¿Un Mundo Feliz?: la hora de las Chromebook

A cuatro años de su lanzamiento las computadoras de Google parecen alcanzar la mayoría de edad. En nuestro blog de tecnología exploramos qué tan lejos pueden llegar.
¿Un Mundo Feliz?: la hora de las Chromebook
Chromebook

Las computadoras Chromebook, de Google, se asemejan a una de esas personas tercas, obstinadas.

Desde su nacimiento más de un analista ha pronosticado su muerte, ha augurado su defunción o las ha mirado con desprecio. Pero las Chromebook aquí siguen y sus números aun siendo modestos, están en crecimiento.

Entre otras cosas, las computadoras portátiles de Google (fabricadas por Acer, HP, Lenovo, Dell y Samsung, entre otros) son mucho más baratas que sus competidores. En Estados Unidos el modelo más barato cuesta US$199 y hay rumores de que este año Lenovo sacará un modelo valuado en US$150.

Otras características como el hecho de que son ligeras, no cuentan con disco duro, respaldan todo en la nube, y no requieren mucho soporte técnico las han convertido en una de las favoritas de las instituciones educativas.

De acuerdo con un reporte de la firma de análisis de tecnología, IDC, las Chromebook se han convertido en las computadoras más vendidas en escuelas primarias y secundarias en Estados Unidos.

Este éxito educativo parece haber llamado la atención de sus rivales. En dicho país Microsoft lanzó un anuncio publicitario en el que critica a las Chromebook y las compara con lo que los ordenadores con su sistema operativo pueden hacer.

También empezó a trabajar ya en computadores de bajo costo, para pelear en dicho terreno.
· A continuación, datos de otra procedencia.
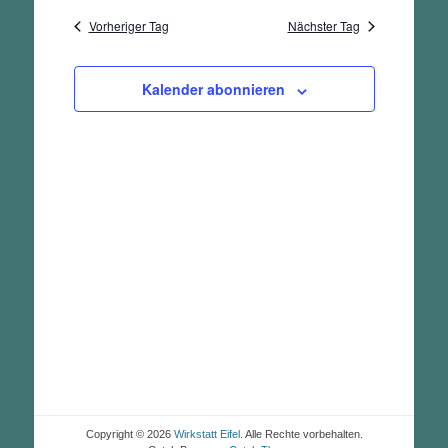
und
wählen.
Vorheriger Tag
Nächster Tag
Ansichten,
Navigation
Kalender abonnieren
Copyright © 2026
Wirkstatt Eifel
. Alle Rechte vorbehalten.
En ¿Un Mundo Feliz? hemos tenido la oportunidad de probar varias generaciones de Chromebook. El veredicto con anteriores modelos había sido que la idea era buena -respaldo en la nube, peso, encendido rápido- pero que aún dejaban que desear en varios aspectos.

Sin embargo, la última generación de dispositivos ha dado un significativo paso hacia adelante.
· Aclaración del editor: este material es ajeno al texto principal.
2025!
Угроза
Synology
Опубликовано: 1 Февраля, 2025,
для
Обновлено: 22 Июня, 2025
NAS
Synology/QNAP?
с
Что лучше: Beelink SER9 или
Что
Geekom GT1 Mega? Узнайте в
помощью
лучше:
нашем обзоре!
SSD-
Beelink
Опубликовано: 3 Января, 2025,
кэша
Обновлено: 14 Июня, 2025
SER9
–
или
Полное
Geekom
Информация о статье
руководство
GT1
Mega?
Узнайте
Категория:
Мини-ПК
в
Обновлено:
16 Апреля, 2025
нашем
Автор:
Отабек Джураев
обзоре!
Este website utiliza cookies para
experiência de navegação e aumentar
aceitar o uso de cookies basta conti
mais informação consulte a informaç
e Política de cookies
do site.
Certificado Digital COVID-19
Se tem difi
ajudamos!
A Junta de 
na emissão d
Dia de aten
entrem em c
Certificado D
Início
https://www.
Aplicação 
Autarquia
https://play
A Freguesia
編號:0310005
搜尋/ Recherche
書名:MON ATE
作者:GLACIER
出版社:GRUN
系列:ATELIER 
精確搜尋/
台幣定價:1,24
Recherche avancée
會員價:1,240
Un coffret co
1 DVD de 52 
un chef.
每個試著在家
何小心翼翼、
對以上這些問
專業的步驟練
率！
Los computadores vienen con 115 GB de almacenamiento en Google Drive, son ahora capaces de ejecutar algunas aplicaciones de Android (Evernote y Duolingo, por ejemplo), arrancan en cinco segundos, cuentan con bluetooth, soporte para teclados y mouse externos, tarjetas de memoria SD, puertos USB y HDMI.

Las que cuentan con procesadores Intel, además, son capaces de ejecutar varias aplicaciones y pestañas en Chrome al mismo tiempo.

Una de las críticas anteriores era que sin conexión a internet, las Chromebook no eran muy útiles (dada su necesidad de conexión a la nube). Google ha estado trabajando en ello y cada vez hay más apps que trabajan sin conexión, como Gmail, Docs y Drive.

Pero uno de los atractivos más importantes de estas máquinas es su batería. Dependiendo del modelo puede durar entre 5 y 8 horas en promedio, lo cual representa un incremento significativo respecto a otras computadoras con otros sistemas operativos.

Por supuesto no son perfectas. Los aficionados a los videojuegos en ordenadores no verán en ellas ningún beneficio. Los juegos existentes son simples e incluso se sienten viejos, fuera de moda.

Quienes gusten de editar videos o audios tampoco verán muchos beneficios. La necesidad de un disco duro, una pantalla grande y un poderoso procesador aún son requeridos para dichas tareas. Hay soluciones interesantes en la nube como WeVideo, pero el producto aún no está a la par de gigantes como Premiere o Final Cut.

La integración con Android es un paso en el camino correcto, pero aún está en pañales. Sin embargo, la comunidad de programadores aficionados que modifican los sistemas operativos de Google ha mostrado que si el buscador lo desea, ejecutar casi todas las aplicaciones de Android en ChromeOS (el sistema operativo de las Chromebook) es posible.

Claramente las Chromebook aún no son para todos, pero ya representan una opción viable para quienes están acostumbrados a trabajar en la nube y no requieren videojuegos o edición multimedia.

Datos de la empresa ABI Research muestran que en sólo un año se duplicó el número de Chromebooks en el mercado. Se estima que este año en total habrá más de 4 millones de estos dispositivos disponibles.

Los números palidecen si se toma en cuenta que se espera que en 2014 haya cerca de 300 millones de computadoras portátiles convencionales en el mercado, pero son optimistas si sólo se toma en cuenta el crecimiento de las Chromebook.

Y si estas desaparecen o no logran conquistar el cariño de los consumidores, al menos habrán logrado algo positivo: ayudar a reducir el precio de los ordenadores portátiles.